Activity:
Could you reproduce the line where "650015 (266, 2514)" occurs and all lines after it in the listing below, through the final one, without changing anything?
==*==
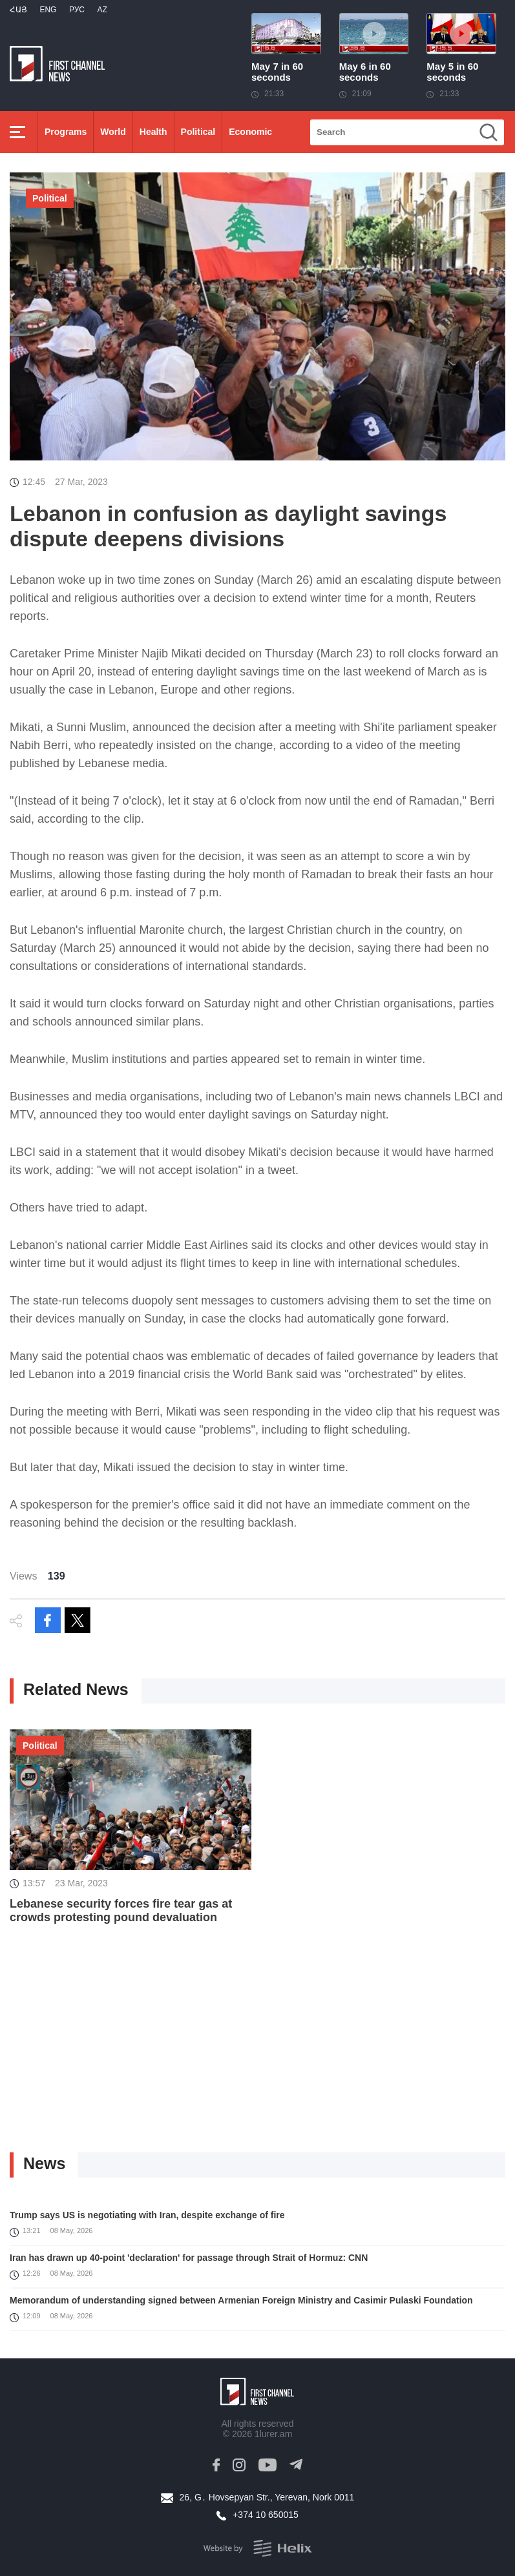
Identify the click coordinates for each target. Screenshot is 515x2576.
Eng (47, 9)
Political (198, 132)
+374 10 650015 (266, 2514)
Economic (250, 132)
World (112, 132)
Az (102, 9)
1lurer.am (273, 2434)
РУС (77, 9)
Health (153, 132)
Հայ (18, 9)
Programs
==*==
Response to this exercise:
+374 10 650015 (266, 2514)
Economic (250, 132)
World (112, 132)
Az (102, 9)
1lurer.am (273, 2434)
РУС (77, 9)
Health (153, 132)
Հայ (18, 9)
Programs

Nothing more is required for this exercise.